This is using a Finnstar SFP+ module to a 2m fiber LC-LC om3 dualmode cable connected to my Aruba switch.
I am using the Aruba 10GbE ports as normal DHCP ports instead of uplinks for now. I have a Netapp 10G switch but need to learn it..
Will report back in the future with some speeds between FreeBSD 10GbE devices like Chelsio T420 and Intel X520-DA2.


----------



## puretone (Jan 23, 2019)

Always fun to see mention of my home country in geeky hardware specs. AMD uses a device core codename Aruba for one of their graphics cards series as well. I ought to use one of their switches on the actual island, hehehe
Any particular reason you opted for the much more expensive (albeit much muuuch cheaper on eBay) ConnectX-3 cards?
Surely you meant to say Finisar SFP+


----------



## Phishfry (Jan 23, 2019)

I wanted PCIe 3 bus. Max blast for a PCIe 3.0 4x slot. I have some machines with only 4X PCIe slot and one 10GBe is enough.
Yes those sound like the SFP modules. Amazing little lasers.


----------



## Phishfry (Jan 23, 2019)

Can any fiber cable experts tell me why short cables are not more prevalent?
Most are =>1Meter. I am so fed up I am considering trying to make my own.
I want a tidy rack.
Maybe short runs most people use twinax direct attach instead?
I have gear stacked right net to one another and need shorty multimode LC OC3 10G patch cables.<=.3M


----------



## pboehmer (Jan 23, 2019)

Not an expert, but I'd imagine because fiber was designed for long(er) haul connections.  With < 1m length, you could (should?) use 10g copper.  That being said, you may want to make sure you're not running too hot on your connections running a risk of burning out your SPFs.


----------



## inf3rno (Dec 23, 2020)

Phishfry said:


> Well I picked up a MCX311A card because I need a 4x PCIe 10-Gigabit Ethernet card for my firewall.
> The card is so small it is amazing. Half the height of a Low Profile bracket. One SFP+ socket.
> They are selling for $27 bucks used on ebay so I bought one.
> I was happy to find out that it works fine at 10GbE with no kernel modifications necessary.
> ...


What transfer speed did you measure with it? I can do only 5-6 Gbps with iperf3, no matter how I try. I have a DAC cable between the computers. It is weird, because it seems to depend on the CPU of the sending computer a lot. My weaker computer can send only 4.7Gbps my stronger something around 5.8. The CPU is 3.4 GHz, I wonder if that is not enough for 10Gbps data transfer or something else is wrong with these systems. Another idea that I bought fake cards, but I would not expect fake cards to work with the Mellanox driver at 5-6 Gbps speeds. So it is weird, but I have no experience with high speed ethernet to know for sure...


----------



## Phishfry (Dec 23, 2020)

I doubt you got fake cards. I do not remember the exact speeds I achieved. Somewhere around 8500 Mbps if I remember right.
I was using a single socket LGA2011 board with a V3 cpu for testing..


----------



## inf3rno (Dec 24, 2020)

Phishfry said:


> I doubt you got fake cards. I do not remember the exact speeds I achieved. Somewhere around 8500 Mbps if I remember right.
> I was using a single socket LGA2011 board with a V3 cpu for testing..

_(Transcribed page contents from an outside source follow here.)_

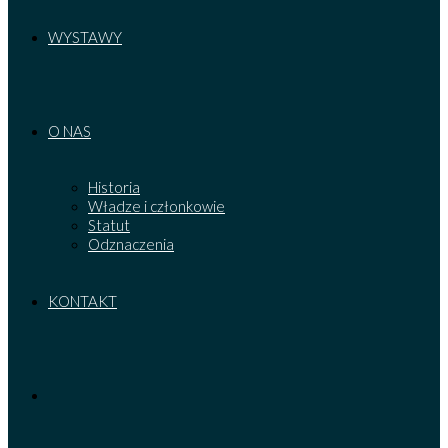
WYSTAWY
O NAS
Historia
Władze i członkowie
Statut
Odznaczenia
KONTAKT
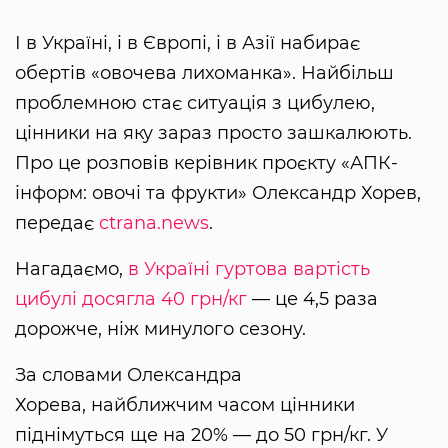
І в Україні, і в Європі, і в Азії набирає
обертів «овочева лихоманка». Найбільш
проблемною стає ситуація з цибулею,
цінники на яку зараз просто зашкалюють.
Про це розповів керівник проєкту «АПК-
інформ: овочі та фрукти» Олександр Хорев,
передає
ctrana.news
.
Нагадаємо,
в Україні гуртова вартість
цибулі досягла 40 грн/кг
— це 4,5 раза
дорожче, ніж минулого сезону.
За словами Олександра
Хорева, найближчим часом цінники
піднімуться ще на 20% — до 50 грн/кг. У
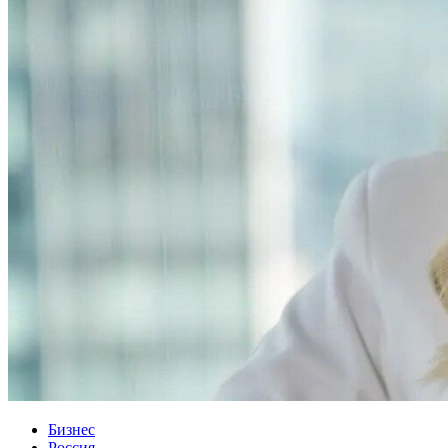
Бизнес
Россия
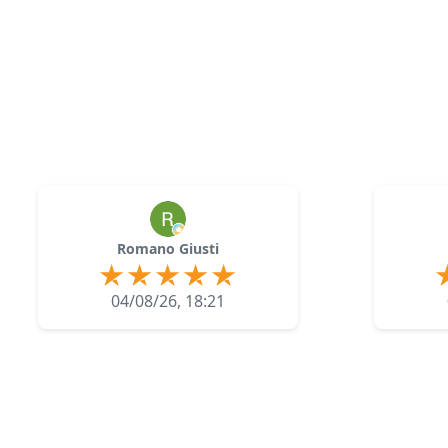
Romano Giusti
04/08/26, 18:21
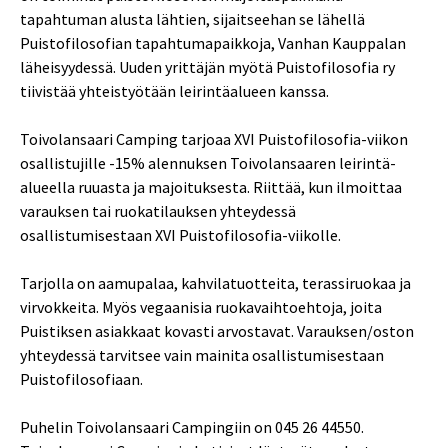
tapahtuman alusta lähtien, sijaitseehan se lähellä
Puistofilosofian tapahtumapaikkoja, Vanhan Kauppalan
läheisyydessä. Uuden yrittäjän myötä Puistofilosofia ry
tiivistää yhteistyötään leirintäalueen kanssa.
Toivolansaari Camping tarjoaa XVI Puistofilosofia-viikon
osallistujille -15% alennuksen Toivolansaaren leirintä-
alueella ruuasta ja majoituksesta. Riittää, kun ilmoittaa
varauksen tai ruokatilauksen yhteydessä
osallistumisestaan XVI Puistofilosofia-viikolle.
Tarjolla on aamupalaa, kahvilatuotteita, terassiruokaa ja
virvokkeita. Myös vegaanisia ruokavaihtoehtoja, joita
Puistiksen asiakkaat kovasti arvostavat. Varauksen/oston
yhteydessä tarvitsee vain mainita osallistumisestaan
Puistofilosofiaan.
Puhelin Toivolansaari Campingiin on 045 26 44550.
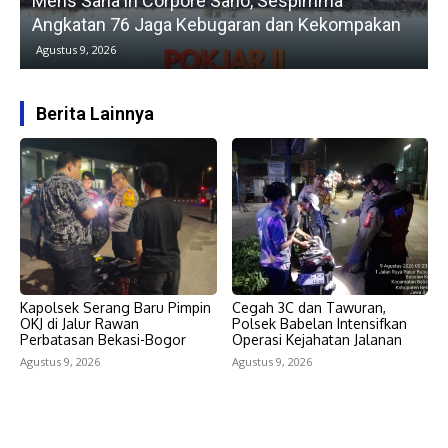
Mens Sana in Corpore Sano, Sespimma
Angkatan 76 Jaga Kebugaran dan Kekompakan
Agustus 9, 2026
Berita Lainnya
Kapolsek Serang Baru Pimpin
Cegah 3C dan Tawuran,
OKJ di Jalur Rawan
Polsek Babelan Intensifkan
Perbatasan Bekasi-Bogor
Operasi Kejahatan Jalanan
Agustus 9, 2026
Agustus 9, 2026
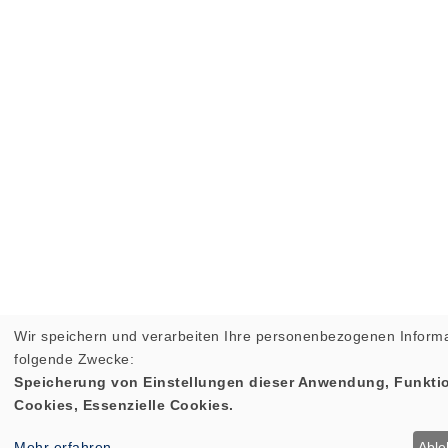
Wir speichern und verarbeiten Ihre personenbezogenen Informa
folgende Zwecke:
Speicherung von Einstellungen dieser Anwendung, Funktio
Cookies, Essenzielle Cookies.
Mehr erfahren
Abl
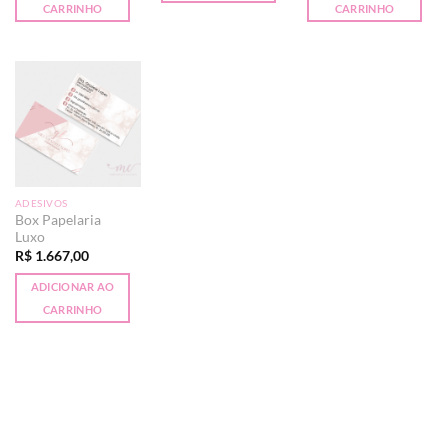
CARRINHO
CARRINHO
ADESIVOS
Box Papelaria
Luxo
R$
1.667,00
ADICIONAR AO
CARRINHO
PayPal
Visa
MasterCard
Elo
Copyright 2008-2017 2026 ©
Equipe Maria Chiclé Design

Thanks! It turned out that one of the motherboards has only x2 pcie2 lanes in the second x16 slot, which limits it speed to the theoretical 8Gbps. I guess in practice that means 6Gbps and that's why I don't have higher speeds. I'll buy a new motherboard and we'll see. In theory these cards can do 40Gbps too with a modified firmware.


----------



## inf3rno (Jan 1, 2021)

Phishfry said:


> I doubt you got fake cards. I do not remember the exact speeds I achieved. Somewhere around 8500 Mbps if I remember right.
> I was using a single socket LGA2011 board with a V3 cpu for testing..


I bought a new motherboard meanwhile with 4x pcie3 lanes. Now I have 9.55Gbps with iperf3. With FTP it is only about 2.5Gbps, but certainly not the Mellanox card is the bottleneck.


----------